The rule-based tagger is quite ineffective since there are few handwritten rules. However, if we combine the lexicon and the rule-based tagger, we can potentially create a tagger much better than any of the individual ones. NLTK provides a convenient way to combine taggers using the 'backoff' argument as shown in the example above.

Probabilistic (or Stochastic) taggers

Unlike lexicon-based taggers, probabilistic taggers don't naively assign the highest frequency tag to each word, instead, they look at slightly longer parts of the sequence and often use the tag(s) and the word(s) appearing before the target word to be tagged.

This approach uses Bayes’ theorem and the chain rule of probability to assign a POS tag to the words. Before moving ahead, if you are not sure how Bayes' algorithm works, I would recommend going through the post, Naïve Bayes Algorithm Detailed Explanation and Unlocking the Power of Naive Bayes Algorithm for Text Classification.

To summarize Bayes' algorithm, consider we have two features X= (x1, x2) and a binary target variable y. According to Bayes’ rule, the probability of a point (x1, x2) belonging to the target class c1 is given by:

$$P(class = c1|x1, x2) = {P(x1, x2|c1).P(c1) \over P(x1, x2)}$$

Now, according to the chain rule of probability, the term P(x1, x2 | c1) can be rewritten as P(x1|c1). P(x2|c1).

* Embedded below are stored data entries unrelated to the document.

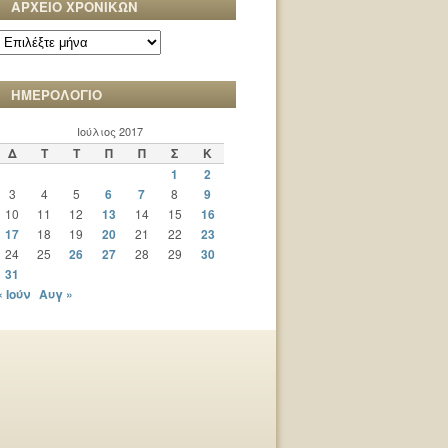
ΑΡΧΕΙΟ ΧΡΟΝΙΚΩΝ
ΑΡΧΕΙΟ
ΧΡΟΝΙΚΩΝ
ΗΜΕΡΟΛΟΓΙΟ
Ιούλιος 2017
Δ
Τ
Τ
Π
Π
Σ
Κ
1
2
3
4
5
6
7
8
9
10
11
12
13
14
15
16
17
18
19
20
21
22
23
24
25
26
27
28
29
30
31
« Ιούν
Αυγ »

A similar idea is used by probabilistic parsers to assign POS tags to sequences of words. Let us consider an example, where we want to assign a POS tag to "The high cost" sentence, and for simplicity let's also assume that there are only three POS tags (DT, JJ, NN) that exist. Possible combinations in which POS tags can be applied are:

  • (DT, JJ, NN)
  • (DT, NN, JJ)
  • (JJ, DT, NN), and so on.

With these assumptions let's see how we can apply a POS tag to the words. The objective is to find the most probable POS tag sequence for the sentence: "The high cost".

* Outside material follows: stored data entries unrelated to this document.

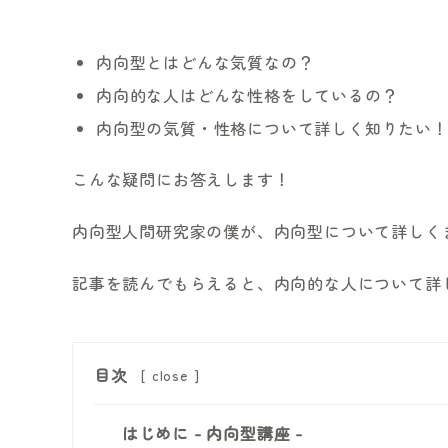
内向型とはどんな気質なの？
内向的な人はどんな性格をしているの？
内向型の気質・性格について詳しく知りたい
こんな疑問にお答えします！
内向型人間研究家の僕が、内向型について詳しく
記事を読んでもらえると、内向的な人について詳
目次
[
close
]
はじめに - 内向型講座 -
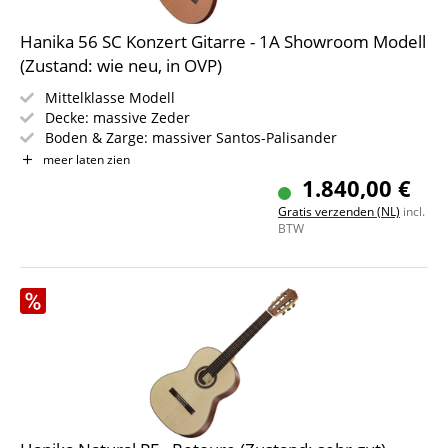
Hanika 56 SC Konzert Gitarre - 1A Showroom Modell
(Zustand: wie neu, in OVP)
Mittelklasse Modell
Decke: massive Zeder
Boden & Zarge: massiver Santos-Palisander
Griffbrett/Hals: Cedro / Grenadill
meer laten zien
Farbe: Natur
1.840,00 €
Gratis verzenden (NL)
incl.
BTW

The probability that the tag sequence is (DT, JJ, NN) can be computed as:

$$P(DT,JJ,NN | The,high,cost) = {P(The,high,cost | DT,JJ,NN) * P(DT,JJ,NN) \over P(The,high,cost)} $$

Expanding the terms on the right side by using the chain rule:

$$ = {P(the|DT,JJ,NN)∗P(high|the,DT,JJ,NN)∗P(cost|the,high,DT,JJ,NN)∗P(DT)∗P(JJ|DT)∗P(NN|DT,JJ) \over P(The,high,cost)} $$

Using Markov assumption states that a state's probability depends only on the previous state. That implies, in a tag sequence (DT, JJ, NN), the probability that a word is tagged as NN depends only on the previous tag JJ and not on DT. 

Another simplifying assumption we make is that the probability of a word w being assigned a tag t depends only on the tag t and not on any other tag. Thus, the probability P(the|DT), i.e. the probability that a word is 'the' given its tag is DT, depends only on DT and not on any of the other tags NN or JJ.

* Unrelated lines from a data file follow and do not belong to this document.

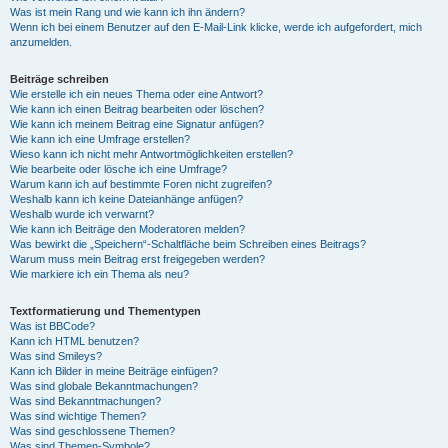
Was ist mein Rang und wie kann ich ihn ändern?
Wenn ich bei einem Benutzer auf den E-Mail-Link klicke, werde ich aufgefordert, mich
anzumelden.
Beiträge schreiben
Wie erstelle ich ein neues Thema oder eine Antwort?
Wie kann ich einen Beitrag bearbeiten oder löschen?
Wie kann ich meinem Beitrag eine Signatur anfügen?
Wie kann ich eine Umfrage erstellen?
Wieso kann ich nicht mehr Antwortmöglichkeiten erstellen?
Wie bearbeite oder lösche ich eine Umfrage?
Warum kann ich auf bestimmte Foren nicht zugreifen?
Weshalb kann ich keine Dateianhänge anfügen?
Weshalb wurde ich verwarnt?
Wie kann ich Beiträge den Moderatoren melden?
Was bewirkt die „Speichern“-Schaltfläche beim Schreiben eines Beitrags?
Warum muss mein Beitrag erst freigegeben werden?
Wie markiere ich ein Thema als neu?
Textformatierung und Thementypen
Was ist BBCode?
Kann ich HTML benutzen?
Was sind Smileys?
Kann ich Bilder in meine Beiträge einfügen?
Was sind globale Bekanntmachungen?
Was sind Bekanntmachungen?
Was sind wichtige Themen?
Was sind geschlossene Themen?
Was sind Themen-Symbole?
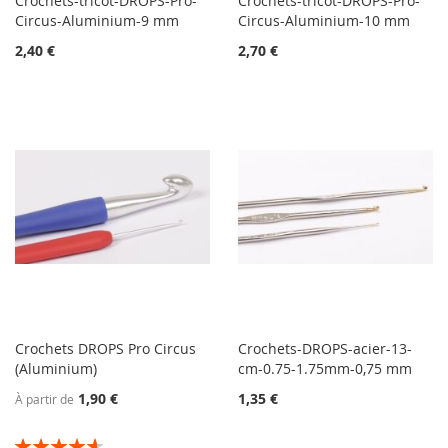
Crochets-tricot-DROPS-Pro-
Crochets-tricot-DROPS-Pro-
Circus-Aluminium-9 mm
Circus-Aluminium-10 mm
2,40 €
2,70 €
Crochets DROPS Pro Circus
Crochets-DROPS-acier-13-
(Aluminium)
cm-0.75-1.75mm-0,75 mm
1,90 €
1,35 €
À partir de
Évaluation:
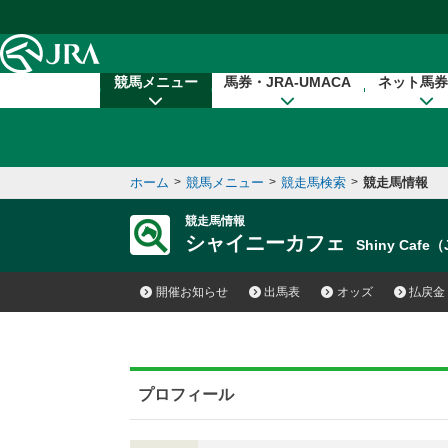
本文へ移動する
競馬メニュー
馬券・JRA-UMACA
ネット馬券
ホーム
>
競馬メニュー
>
競走馬検索
>
競走馬情報
競走馬情報
シャイニーカフェ
Shiny Cafe
開催お知らせ
出馬表
オッズ
払戻金
プロフィール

We are simplifying the above equation with stated assumptions:

$$P(DT,JJ,NN | The,high,cost) = {P(the|DT)∗P(high|JJ)∗P(cost|NN)∗P(DT)∗P(JJ|DT)∗P(NN|JJ)\over P(The,high,cost)} $$

Similarly, we calculate the probability that the tag sequence is (DT, NN, JJ), (JJ, DT, NN), and so on as:

$$P(DT,NN,JJ | The,high,cost) = {P(the|DT)∗P(high|NN)∗P(cost|JJ)∗P(DT)∗P(NN|DT)∗P(JJ|NN)\over P(The,high,cost)} $$

$$P(JJ,DT,NN | The,high,cost) = {P(the|JJ)∗P(high|DT)∗P(cost|NN)∗P(JJ)∗P(DT|JJ)∗P(NN|DT)\over P(The,high,cost)} $$

After calculating all three probabilities we assign the POS tag with the highest probability.

NOTE: In calculation, the denominator can be ignored as it will have the same impact on the calculation of three equations.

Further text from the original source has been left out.